DATA SUPPLIED section start
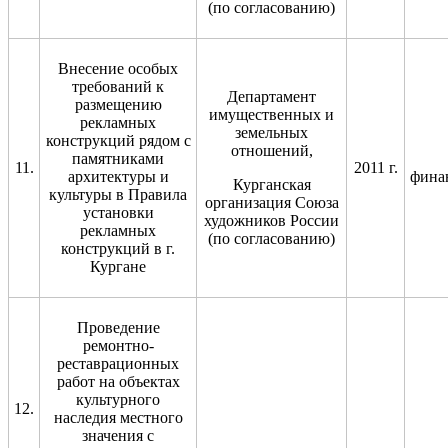
(по согласованию)
Внесение особых
требований к
Департамент
размещению
имущественных и
рекламных
земельных
конструкций рядом с
отношений,
памятниками
11.
2011 г.
архитектуры и
фина
Курганская
культуры в Правила
организация Союза
установки
художников России
рекламных
(по согласованию)
конструкций в г.
Кургане
Проведение
ремонтно-
реставрационных
работ на объектах
культурного
12.
наследия местного
значения с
DATA SUPPLIED section end
What is wanted is an exact repeat of the lines from the one with "памятниками" through the last line of the listing above, and no other text.

памятниками
11.
2011 г.
архитектуры и
фина
Курганская
культуры в Правила
организация Союза
установки
художников России
рекламных
(по согласованию)
конструкций в г.
Кургане
Проведение
ремонтно-
реставрационных
работ на объектах
культурного
12.
наследия местного
значения с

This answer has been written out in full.